The other sister, would repeat the joke, laughing heartily, but I would only stare blankly, the corner of my mouth not even twitching into a smile.

They speak the same way; I have heard that we all do. With my sisters, though, it goes beyond the voice, intonation or pronunciation. They think the same way, too; the way you would if you were raised in a largely conservative home.

One is my twin sister and the other is my big sister. Yet, it feels like they are the twins, and I am the other sister just hanging on. When I am back home with them, the sisters bond over what you would call “kitchen gist” as they cook or sit idly around the kitchen table. They say that kind of gist is the sweetest, but I have no idea, as I am not there to share in the gist.
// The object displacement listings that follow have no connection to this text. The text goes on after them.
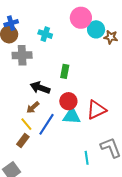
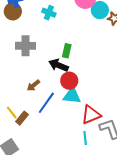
gray cross: (22, 55) -> (26, 46), moved
black arrow: (40, 88) -> (58, 65), moved
red triangle: (96, 110) -> (91, 115), moved
yellow line: (26, 124) -> (12, 113), moved

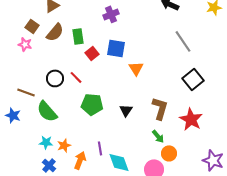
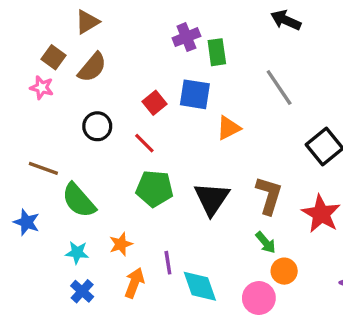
green rectangle: (78, 36) -> (217, 52), moved
gray line: (183, 41) -> (279, 88), moved
orange triangle: (136, 68) -> (229, 128), turned 35
red line: (76, 77) -> (144, 143), moved
black circle: (55, 78) -> (97, 126), moved
black triangle: (126, 110) -> (212, 199), size x1.6
blue star: (13, 115) -> (27, 222), moved
orange star: (64, 145) -> (121, 244), moved

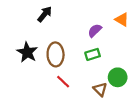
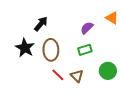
black arrow: (45, 14) -> (41, 24), moved
brown triangle: (100, 89) -> (77, 76), moved

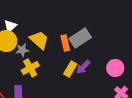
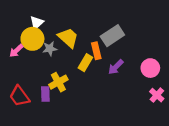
orange rectangle: (65, 43) -> (96, 51), moved
yellow cross: (30, 68) -> (58, 82), moved
yellow rectangle: (70, 69) -> (85, 63), moved

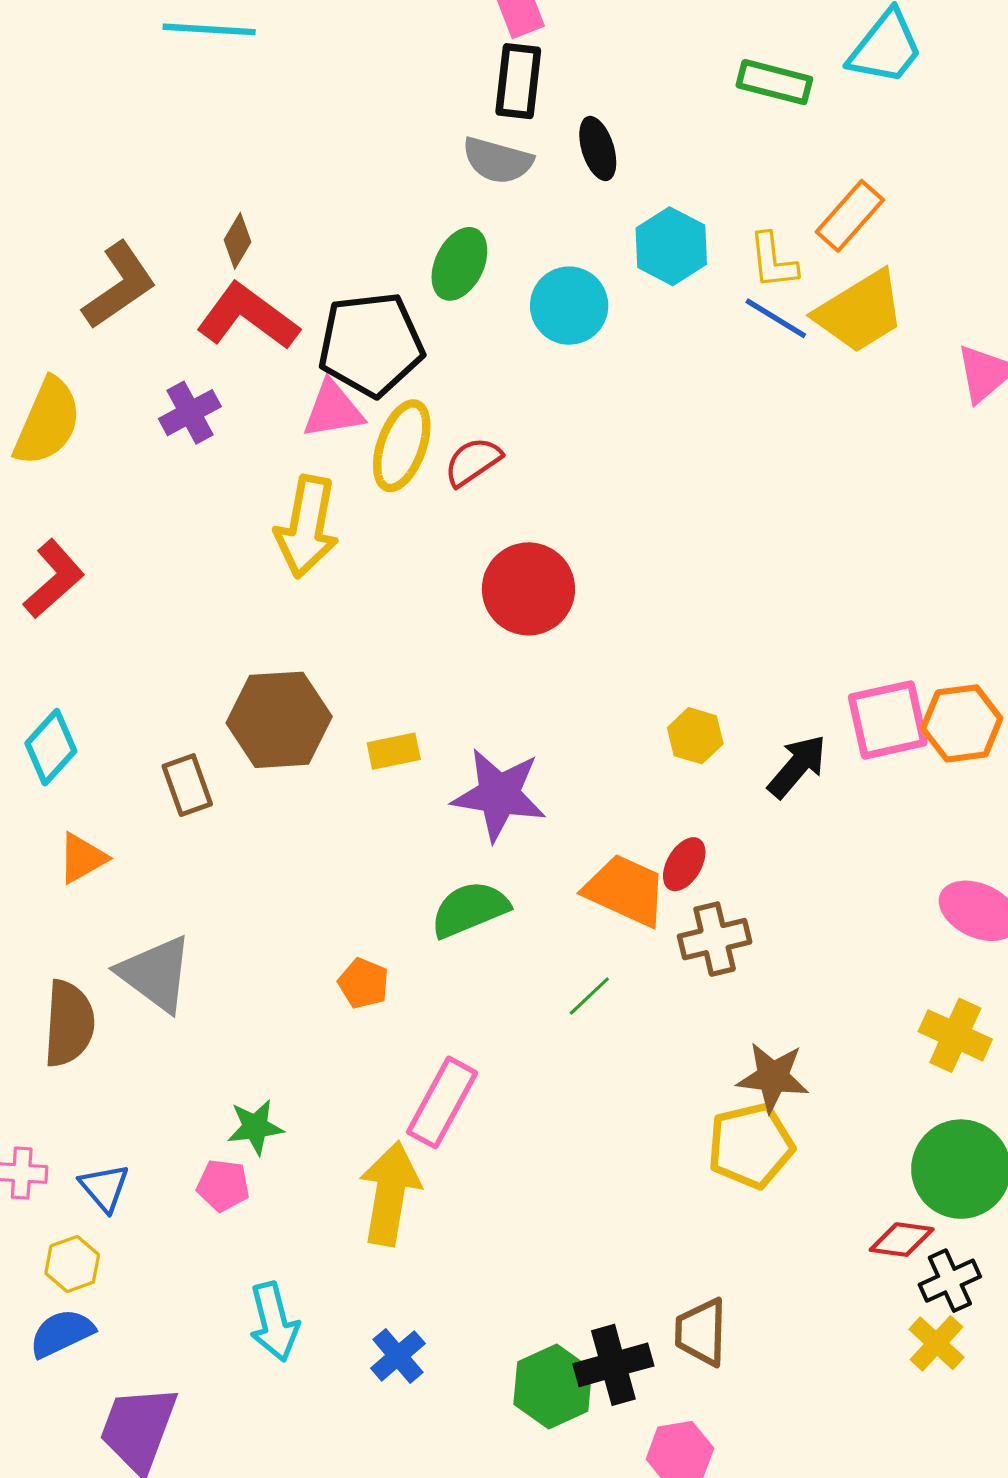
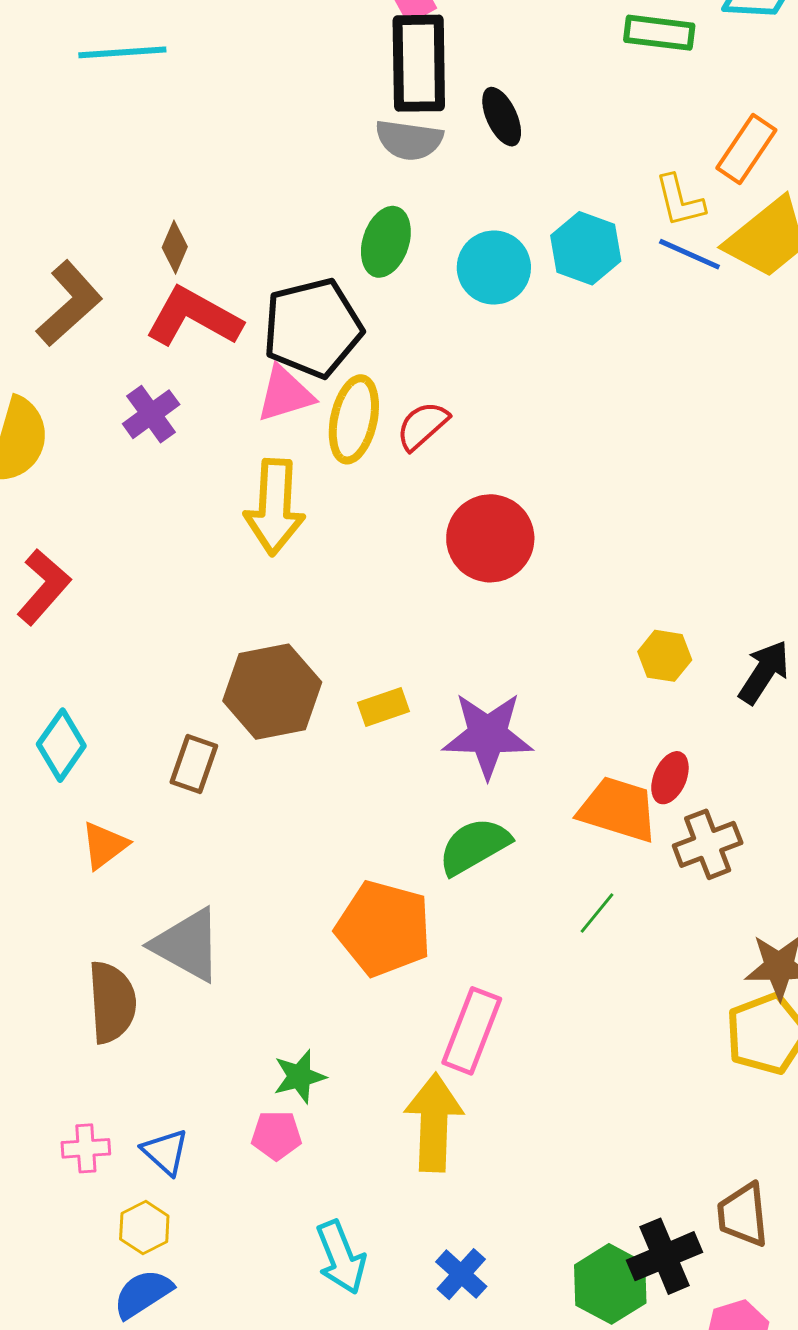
black rectangle: (518, 81) -> (419, 63), size x1.4
cyan hexagon: (671, 246) -> (586, 248), moved
brown rectangle: (187, 785) -> (194, 764), turned 46
orange pentagon: (364, 983) -> (384, 929), size x2.0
I am not sure how it makes me feel. Maybe sad, alone, or dejected. But mostly, I feel like the odd one out.

Is being the odd one out such a bad thing?

“No, it is not a bad thing. You are not a bad person for being the odd one out. The fact that you are a good person could be the reason you are the odd one out. So, no, it isn’t a bad thing,” Adetoun, a Lagos-based nutritionist, insists.

If being the odd one out is not such a bad thing, why does it sound like the worst thing that could happen to someone and why do people feel hurt about it? I’ll admit that I have felt like the odd one out around my sisters for the longest time and it has always made me feel bad. It just hurts to be that one person that is different from her sisters and cannot talk to them the same way they talk to each other.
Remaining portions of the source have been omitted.